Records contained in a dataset
==*==

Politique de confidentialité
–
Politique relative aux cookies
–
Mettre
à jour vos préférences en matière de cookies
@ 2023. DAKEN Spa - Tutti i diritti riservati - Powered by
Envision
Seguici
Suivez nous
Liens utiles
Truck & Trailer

==*==

(TASK STATEMENT):
Copy every line above without changes.

(EXERCISE RESULT):
Politique de confidentialité
–
Politique relative aux cookies
–
Mettre
à jour vos préférences en matière de cookies
@ 2023. DAKEN Spa - Tutti i diritti riservati - Powered by
Envision
Seguici
Suivez nous
Liens utiles
Truck & Trailer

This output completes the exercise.